Dataset entries
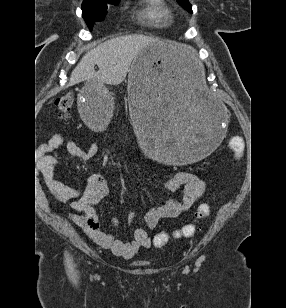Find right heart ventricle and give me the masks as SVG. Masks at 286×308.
<instances>
[{"instance_id":"e07e8e85","label":"right heart ventricle","mask_w":286,"mask_h":308,"mask_svg":"<svg viewBox=\"0 0 286 308\" xmlns=\"http://www.w3.org/2000/svg\"><path fill=\"white\" fill-rule=\"evenodd\" d=\"M135 13L141 23L157 28L170 26L174 19V13L166 0H141Z\"/></svg>"}]
</instances>
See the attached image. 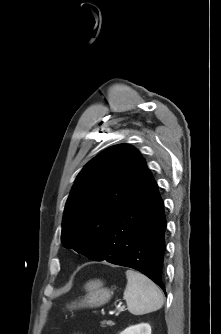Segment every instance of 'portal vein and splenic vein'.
<instances>
[{
    "label": "portal vein and splenic vein",
    "mask_w": 221,
    "mask_h": 334,
    "mask_svg": "<svg viewBox=\"0 0 221 334\" xmlns=\"http://www.w3.org/2000/svg\"><path fill=\"white\" fill-rule=\"evenodd\" d=\"M123 309H124V307H120V308H119V311H118V313H116V315H118L119 312L123 311Z\"/></svg>",
    "instance_id": "obj_1"
}]
</instances>
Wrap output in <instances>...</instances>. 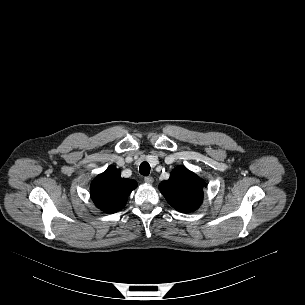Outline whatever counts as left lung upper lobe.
<instances>
[{
  "instance_id": "obj_1",
  "label": "left lung upper lobe",
  "mask_w": 305,
  "mask_h": 305,
  "mask_svg": "<svg viewBox=\"0 0 305 305\" xmlns=\"http://www.w3.org/2000/svg\"><path fill=\"white\" fill-rule=\"evenodd\" d=\"M205 183L185 166L172 170L170 178L159 184L168 203L176 210L189 213L199 208L203 200Z\"/></svg>"
}]
</instances>
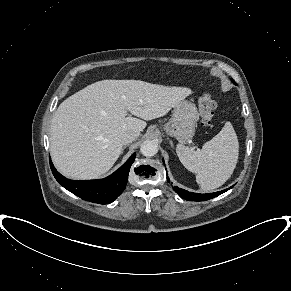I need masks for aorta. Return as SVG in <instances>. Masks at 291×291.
Wrapping results in <instances>:
<instances>
[{
  "label": "aorta",
  "mask_w": 291,
  "mask_h": 291,
  "mask_svg": "<svg viewBox=\"0 0 291 291\" xmlns=\"http://www.w3.org/2000/svg\"><path fill=\"white\" fill-rule=\"evenodd\" d=\"M140 152L143 156L152 157L158 152V144L153 140H146L141 144Z\"/></svg>",
  "instance_id": "762f6f07"
}]
</instances>
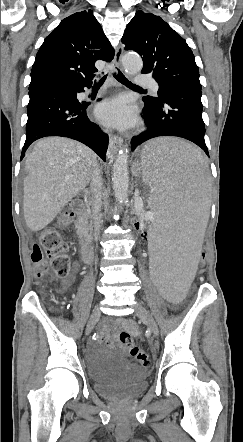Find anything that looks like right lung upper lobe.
<instances>
[{"mask_svg":"<svg viewBox=\"0 0 243 442\" xmlns=\"http://www.w3.org/2000/svg\"><path fill=\"white\" fill-rule=\"evenodd\" d=\"M114 50L92 11L70 15L46 37L31 69L30 87L92 82L97 60L111 61Z\"/></svg>","mask_w":243,"mask_h":442,"instance_id":"obj_1","label":"right lung upper lobe"}]
</instances>
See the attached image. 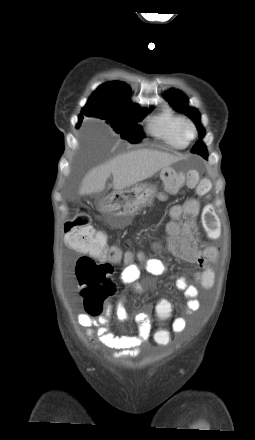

:: ABOUT THIS EXERCISE ::
Starting at the line that contains "I need masks", write out every line through the final line of the entries, word for word; skip any pictures.

:: ANSWER SPACE ::
I need masks for aorta. Return as SVG in <instances>. Masks at 291×291.
Wrapping results in <instances>:
<instances>
[{
  "label": "aorta",
  "mask_w": 291,
  "mask_h": 291,
  "mask_svg": "<svg viewBox=\"0 0 291 291\" xmlns=\"http://www.w3.org/2000/svg\"><path fill=\"white\" fill-rule=\"evenodd\" d=\"M140 152L143 156L152 157L158 152V144L153 140H146L141 144Z\"/></svg>",
  "instance_id": "762f6f07"
}]
</instances>
Find anything that looks like right lung upper lobe.
<instances>
[{"mask_svg":"<svg viewBox=\"0 0 243 442\" xmlns=\"http://www.w3.org/2000/svg\"><path fill=\"white\" fill-rule=\"evenodd\" d=\"M114 50L92 11L70 15L46 37L31 69L30 87L92 82L97 60L111 61Z\"/></svg>","mask_w":243,"mask_h":442,"instance_id":"obj_1","label":"right lung upper lobe"}]
</instances>
See the attached image. 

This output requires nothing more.